* **PROBLEM**:
From the data, copy out every line in which the word "marketers" appears.

* **RECORDS FOR THIS TASK**:
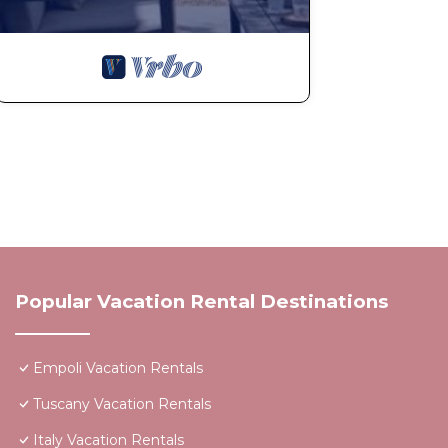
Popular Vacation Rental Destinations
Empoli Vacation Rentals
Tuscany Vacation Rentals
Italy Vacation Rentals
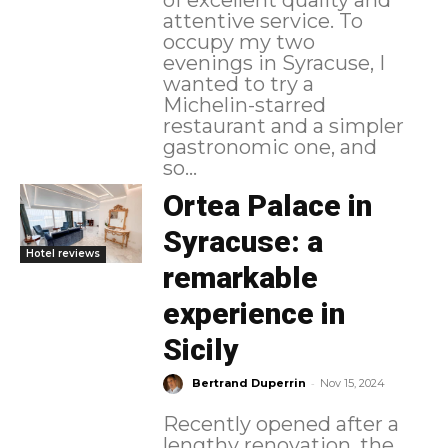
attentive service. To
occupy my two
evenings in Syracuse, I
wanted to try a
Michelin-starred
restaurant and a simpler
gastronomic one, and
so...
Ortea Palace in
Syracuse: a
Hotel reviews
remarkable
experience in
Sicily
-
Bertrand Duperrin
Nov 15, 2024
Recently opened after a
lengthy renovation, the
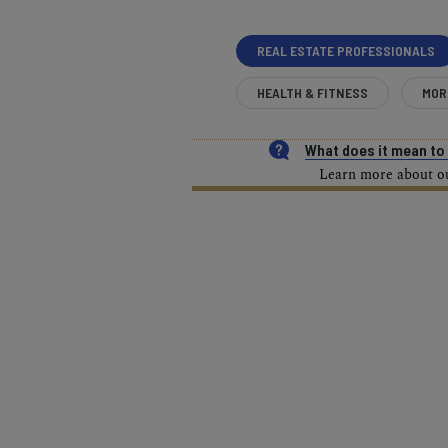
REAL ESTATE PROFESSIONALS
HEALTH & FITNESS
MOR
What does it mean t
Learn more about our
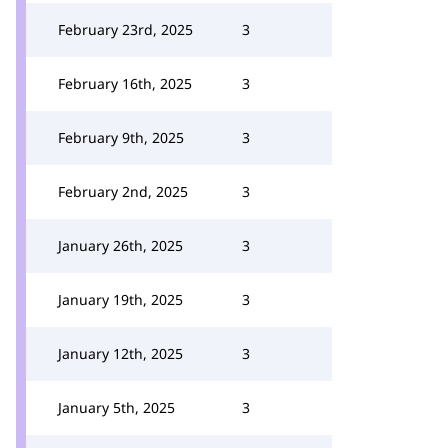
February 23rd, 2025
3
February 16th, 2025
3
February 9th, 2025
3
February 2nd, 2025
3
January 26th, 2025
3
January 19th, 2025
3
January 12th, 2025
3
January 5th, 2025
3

---

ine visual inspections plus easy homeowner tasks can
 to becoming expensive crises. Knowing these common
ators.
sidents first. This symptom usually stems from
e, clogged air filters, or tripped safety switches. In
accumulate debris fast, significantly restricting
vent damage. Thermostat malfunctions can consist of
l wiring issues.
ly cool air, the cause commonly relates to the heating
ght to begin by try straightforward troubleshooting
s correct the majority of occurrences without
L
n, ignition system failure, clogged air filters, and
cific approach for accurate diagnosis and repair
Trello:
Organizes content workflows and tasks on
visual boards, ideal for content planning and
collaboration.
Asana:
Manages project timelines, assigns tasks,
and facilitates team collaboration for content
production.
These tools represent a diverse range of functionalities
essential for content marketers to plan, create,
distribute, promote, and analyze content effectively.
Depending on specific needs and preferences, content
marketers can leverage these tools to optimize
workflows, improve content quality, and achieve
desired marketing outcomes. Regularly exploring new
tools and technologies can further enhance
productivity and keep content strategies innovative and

--

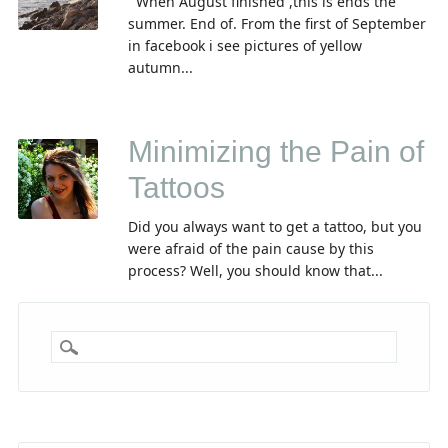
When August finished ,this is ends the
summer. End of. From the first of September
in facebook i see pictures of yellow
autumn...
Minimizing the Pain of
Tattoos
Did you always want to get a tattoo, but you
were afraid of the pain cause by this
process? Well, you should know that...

* **TASK RESULT**:
essential for content marketers to plan, create,
marketers can leverage these tools to optimize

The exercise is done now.